Dans quels contextes le travail de l’humanité se déploie-t-il réellement ? En étendant le regard au-delà du « marché du travail » au sens strict et en partant des statistiques actuelles, suggérons une approche pour estimer à grands traits cette réalité1. La démarche présente quatre étapes : offrir un regard élargi sur la notion de « main-d’œuvre », approfondir la notion d’informalité et donc étendre la vision du travail au-delà de ce que captent les statistiques, expliquer, enfin, les tenants et aboutissants des résultats ainsi obtenus.
Les textes législatifs et statistiques qui ont cours au niveau mondial considèrent que les adolescents entrent dans « l’âge de travail » à 15 ans révolus pour n’en sortir qu’au moment de la mort. Cette lecture permet de dépasser la disparité des régimes – là où ils existent – en matière de retraite et d’éducation. Selon les statistiques de l’OIT, il y aurait aujourd’hui environ 5,5 milliards de personnes « en âge de travailler », soit 75 % de la population totale 2.
La population en âge de travailler (les plus de 15 ans) est ensuite répartie en deux grandes catégories : « la main-d’œuvre » (62 % du total mondial) et « le hors main-d’œuvre » (38 % du total mondial). Les situations diffèrent d’un pays à l’autre, en fonction du contexte institutionnel (l’éducation et l’âge de la retraite) et aussi en fonction du niveau de revenu par tête.
Le Japon se trouve à un des extrêmes du spectre : 40 % de la population en âge de travailler est hors main-d’œuvre, proportion parmi laquelle 58 % des personnes ont plus de 65 ans. À l’autre extrême, en Ouganda, le hors main-d’œuvre s’élève à 29 % de personnes en âge de travailler, les plus de 65 ans ne représentant que 7 % de cette proportion. Selon les pays, de telles différences sont susceptibles d’apparaître aussi dans d’autres classes d’âge.
Mais comment est opérée la répartition de la population en âge de travailler entre les deux catégories ? Dans la majorité des cas, par soustraction de la main-d’œuvre en âge de travailler, étant donné que le marché du travail est une source privilégiée des informations statistiques. Or cette méthode exclut a priori de la main-d’œuvre des parties de la population en âge de travailler, sous prétexte qu’elles n’apparaissent dans aucune des cinq « formes de travail » caractéristiques du « marché du travail » – employés, employeurs, chômeurs, indépendants et travailleurs familiaux3. Mais, on le sait bien, la grande majorité de ces personnes considérées « hors main-d’œuvre » sont en réalité actives dans l’économie domestique, au sens large et multiforme. Ainsi pourrait-on interroger le bien-fondé de cette utilisation du critère formel du marché du travail (imprécis dans nombre de pays) pour exclure une partie de la population en âge de travailler de la main-d’œuvre. D’autant plus qu’elle n’est pas en ligne avec la définition du travail adoptée récemment par l’OIT, qui va bien au-delà du seul marché du travail au sens étroit.

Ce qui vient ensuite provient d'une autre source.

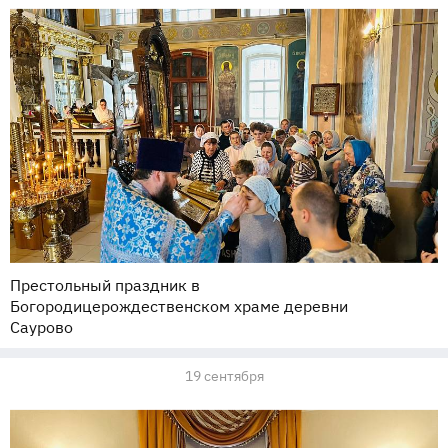
Престольный праздник в
Богородицерождественском храме деревни
Саурово
19 сентября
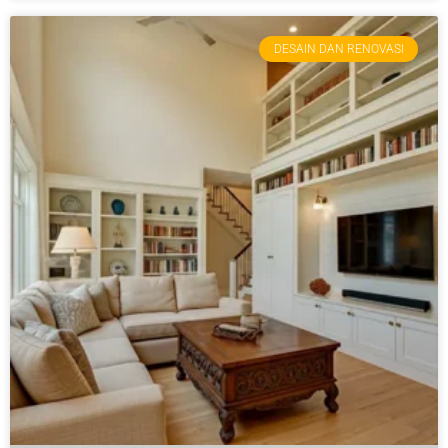
DESAIN DAN RENOVASI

La grande majorité des personnes considérées « hors main-d’œuvre » sont en réalité actives dans l’économie domestique.
Comment la main-d’œuvre se répartit-elle entre les cinq « formes de travail » retenues par les statistiques4 ? Dans les pays à haut revenu – la plupart des membres de l’OCDE – 84 % de la main-d’œuvre travaille en emploi. À l’inverse, dans les pays à faible revenu et à revenu intermédiaire inférieur, l’importance de l’emploi varie entre 25 % et 45 %. L’essentiel de la main-d’œuvre travaille soit comme indépendants, soit comme travailleurs familiaux, dans les fermes et entreprises familiales (à ne pas confondre avec le travail domestique). Ces deux dernières formes de travail (travailleurs à leur compte et travailleurs familiaux) sont – par définition – peu formalisées, notamment dans les pays en développement. Ce qui ne signifie pas toutefois que ces travailleurs appartiennent systématiquement au secteur informel.
Quelle place l’informalité occupe-t-elle selon les pays5 ? L’éventail des situations nationales fait qu’il est difficile de donner une vue d’ensemble des contextes dans lesquels l’humanité travaille. Aux États-Unis, l’informalité n’atteint pas les 20 % du total de la main-d’œuvre alors qu’elle concerne 92 % de celle-ci en République démocratique du Congo. Clairement, l’informalité est avant tout – mais pas exclusivement – une réalité rurale. Elle est présente dans toutes les formes de travail, mais avec une intensité particulière chez les indépendants et les travailleurs familiaux. Par ailleurs, aux États-Unis, plus de 10 % des salariés travaillent dans l’informalité.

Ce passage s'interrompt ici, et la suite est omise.